[LLM] Various fixes for LLM Fine-Tuning issues that caused loss disparity between train and val sets #3437

arnavgarg1 · 2023-06-13T17:52:47Z

This PR fixes the following issues with training and preprocessing that were causing training loss to be significantly lower than val/test loss during LLM fine-tuning. It also removes dead code, and adds an extended suite of unit tests for all of the LLM utility functions.
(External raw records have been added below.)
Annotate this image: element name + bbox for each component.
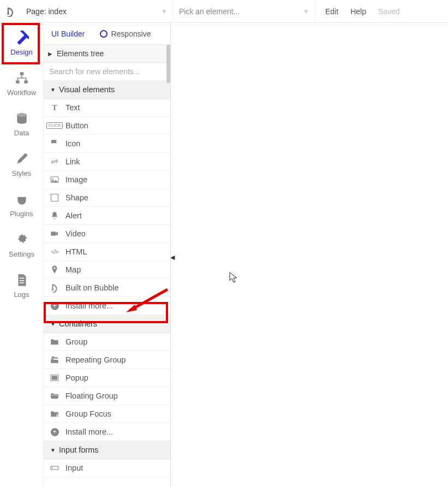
element-alert-label: Alert [65, 211, 82, 220]
nav-data[interactable]: Data [0, 104, 43, 144]
svg-rect-4 [24, 80, 28, 83]
tab-responsive[interactable]: Responsive [92, 23, 158, 44]
panel-collapse-handle[interactable]: ◀ [170, 254, 175, 261]
element-built-on-bubble[interactable]: Built on Bubble [44, 279, 170, 297]
page-selector-dropdown[interactable]: Page: index ▼ [21, 0, 174, 23]
nav-logs[interactable]: Logs [0, 265, 43, 306]
element-group[interactable]: Group [44, 333, 170, 351]
nav-workflow-label: Workflow [7, 88, 36, 97]
elements-tree-label: Elements tree [57, 49, 104, 58]
element-floating-group[interactable]: Floating Group [44, 387, 170, 405]
element-icon[interactable]: Icon [44, 135, 170, 153]
element-text[interactable]: T Text [44, 99, 170, 117]
element-html-label: HTML [65, 247, 87, 256]
element-map[interactable]: Map [44, 261, 170, 279]
nav-design[interactable]: Design [0, 23, 43, 63]
folder-icon [49, 337, 60, 347]
edit-menu[interactable]: Edit [325, 7, 338, 16]
folder-stack-icon [49, 355, 60, 365]
html-icon: </> [49, 248, 60, 255]
input-icon [49, 463, 60, 473]
triangle-down-icon: ▼ [50, 321, 56, 327]
element-link-label: Link [65, 157, 80, 166]
nav-design-label: Design [10, 48, 32, 56]
element-group-focus-label: Group Focus [65, 409, 111, 418]
element-group-label: Group [65, 337, 87, 346]
element-repeating-group[interactable]: Repeating Group [44, 351, 170, 369]
element-install-more-containers-label: Install more... [65, 427, 113, 436]
elements-tree-header[interactable]: ▶ Elements tree [44, 45, 170, 63]
section-containers[interactable]: ▼ Containers [44, 315, 170, 333]
element-icon-label: Icon [65, 139, 80, 148]
element-text-label: Text [65, 103, 80, 112]
element-button[interactable]: CLICK Button [44, 117, 170, 135]
nav-styles[interactable]: Styles [0, 144, 43, 185]
tab-responsive-label: Responsive [111, 29, 151, 38]
section-input-forms[interactable]: ▼ Input forms [44, 441, 170, 459]
help-menu[interactable]: Help [350, 7, 366, 16]
element-alert[interactable]: Alert [44, 207, 170, 225]
svg-rect-13 [51, 231, 56, 236]
element-built-on-bubble-label: Built on Bubble [65, 283, 119, 292]
section-visual-elements[interactable]: ▼ Visual elements [44, 81, 170, 99]
svg-point-15 [52, 289, 54, 291]
refresh-icon [100, 30, 107, 38]
element-map-label: Map [65, 265, 81, 274]
element-link[interactable]: Link [44, 153, 170, 171]
page-selector-label: Page: index [26, 7, 67, 16]
svg-point-6 [17, 113, 26, 117]
element-install-more-visual[interactable]: + Install more... [44, 297, 170, 315]
element-install-more-label: Install more... [65, 301, 113, 310]
bubble-icon [49, 283, 60, 293]
nav-logs-label: Logs [14, 290, 29, 299]
folder-open-icon [49, 391, 60, 401]
tab-ui-builder-label: UI Builder [51, 29, 85, 38]
plus-circle-icon: + [49, 302, 60, 310]
svg-rect-2 [20, 72, 23, 75]
saved-status: Saved [378, 7, 400, 16]
element-button-label: Button [65, 121, 88, 130]
element-popup[interactable]: Popup [44, 369, 170, 387]
svg-rect-3 [16, 80, 20, 83]
tab-ui-builder[interactable]: UI Builder [44, 23, 92, 44]
triangle-down-icon: ▼ [50, 87, 56, 93]
bell-icon [49, 211, 60, 221]
element-repeating-group-label: Repeating Group [65, 355, 126, 364]
search-elements-input[interactable] [49, 67, 165, 76]
section-containers-label: Containers [59, 319, 97, 328]
element-image-label: Image [65, 175, 87, 184]
map-pin-icon [49, 265, 60, 275]
plus-circle-icon: + [49, 428, 60, 436]
element-floating-group-label: Floating Group [65, 391, 118, 400]
element-video-label: Video [65, 229, 86, 238]
bubble-logo-icon [3, 4, 17, 19]
nav-plugins-label: Plugins [10, 210, 33, 218]
element-shape[interactable]: Shape [44, 189, 170, 207]
element-group-focus[interactable]: Group Focus [44, 405, 170, 423]
nav-workflow[interactable]: Workflow [0, 63, 43, 104]
element-html[interactable]: </> HTML [44, 243, 170, 261]
element-picker-dropdown[interactable]: Pick an element... ▼ [174, 0, 315, 23]
svg-point-14 [53, 267, 55, 269]
svg-point-12 [52, 178, 53, 179]
section-input-forms-label: Input forms [59, 446, 99, 454]
chevron-down-icon: ▼ [303, 8, 309, 15]
element-image[interactable]: Image [44, 171, 170, 189]
shape-icon [49, 194, 60, 201]
button-icon: CLICK [49, 122, 60, 129]
element-input[interactable]: Input [44, 459, 170, 477]
chevron-down-icon: ▼ [161, 8, 168, 15]
svg-rect-8 [19, 277, 24, 278]
panel-scrollbar[interactable] [166, 45, 170, 83]
nav-data-label: Data [14, 129, 29, 137]
element-video[interactable]: Video [44, 225, 170, 243]
element-install-more-containers[interactable]: + Install more... [44, 423, 170, 441]
nav-settings[interactable]: Settings [0, 225, 43, 265]
folder-arrow-icon [49, 409, 60, 419]
link-icon [49, 157, 60, 167]
triangle-down-icon: ▼ [50, 447, 56, 453]
element-popup-label: Popup [65, 373, 88, 382]
nav-plugins[interactable]: Plugins [0, 185, 43, 225]
search-elements-row[interactable] [44, 63, 170, 81]
nav-styles-label: Styles [12, 169, 31, 177]
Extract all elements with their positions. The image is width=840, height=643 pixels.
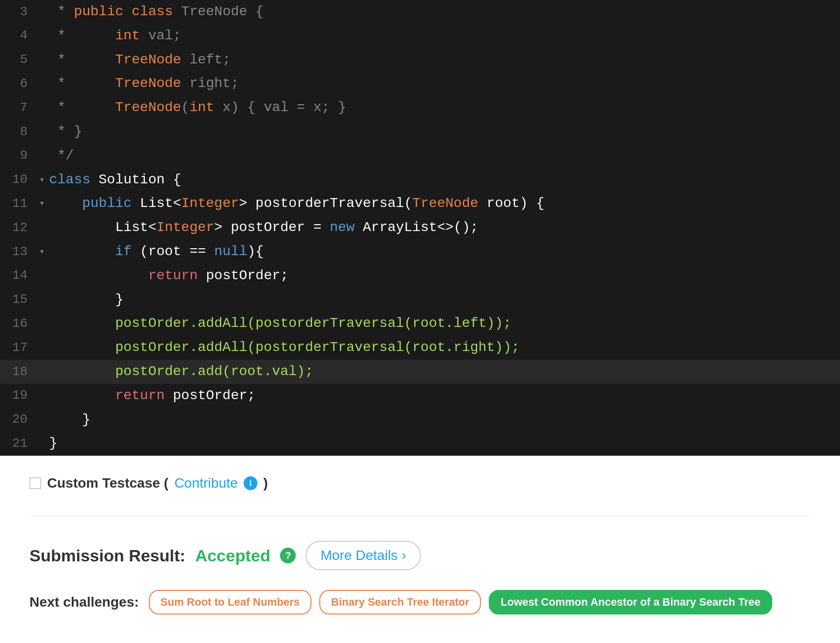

Finally, this PR also introduces a new preprocessing parameter called global_max_sequence_length that is used to control the number of tokens being fed into the model during LLM fine-tuning. This parameter represents the total number of tokens that the model's forward pass will receive once input_ids and target_ids are merged together. If not set, it will skip truncation and pass in the merged tensors into the model's forward pass.

preprocessing:
    global_max_sequence_length: null

or

preprocessing:
    global_max_sequence_length: 128

Here's the complete changelog of all issues that were fixed:

Preprocessing

During preprocessing, we're inserting quotes that change the token IDs completely. For e.g., the base PEFT notebook creates 'Tweet text : @HMRCcustomers No this is my first job Label : no complaint' vs us creating 'Tweet text : "@HMRCcustomers No this is my first job" Label : ' (ignore the no complaint part for now since we do that at a later stage during the forward pass). This is now fixed ✅
While removing left padding from input_ids or from target_ids, on some occasions, we were returning a tensor with the first token missing. This was happening in cases where the incoming tensor had no pad tokens since it was already at max_sequence_length. This is now fixed to correctly only remove pad tokens if they are present ✅
attention_mask issues:
- It was being set to float32 instead of int64, which is now fixed ✅
- The final pad token that we add after merging the labels is not attended to in the attention mask (it was being set to 0). It is now correctly set to 1. ✅
The model_inputs tensor that we create by concatenating input_ids and target_ids can have length > max_sequence_length. This is wrong since it should always be capped at max_sequence_length. It is now correctly fixed ✅

Training

While computing loss, the target tensors need to have a pad token appended to them. This is now fixed ✅
When realigning target and prediction tensors to have the same shape:
- We're not considering max_sequence_length, which we must consider once again. However, this case is tricky because we don't want the target tensor to have any output values if the input tensor didn't actually have the labels in it (because it got truncated due to max sequence length). This is specifically because in this case we don't want to predict loss on these kinds of inputs. This has a nasty fix that involves caching the model_inputs during the forward pass as class variables and then re-using them when realigning the tensors. This is now fixed ✅
- We were casting predictions to float instead of leaving them as int32/int64. This is now fixed ✅
- We were casting targets to float32 instead of leaving them as int64. This is now fixed ✅
Fixes an issue where perplexity was being computed incorrectly. The root cause is the fact that we want to calculate perplexity using shifted cross entropy loss as opposed to regular cross entropy loss. This requires getting the next token shifted cross entropy loss and manually calling torch.exp() to get the perplexity score. Fixed now ✅

for more information, see https://pre-commit.ci

github-actions · 2023-06-14T20:00:23Z

Unit Test Results

  6 files ±0   6 suites ±0 1h 24m 35s ⏱️ + 4m 57s
33 tests ±0 29 ✔️ ±0   4 💤 ±0 0 ❌ ±0
99 runs ±0 87 ✔️ ±0 12 💤 ±0 0 ❌ ±0

Results for commit 48bd590. ± Comparison against base commit 9112470.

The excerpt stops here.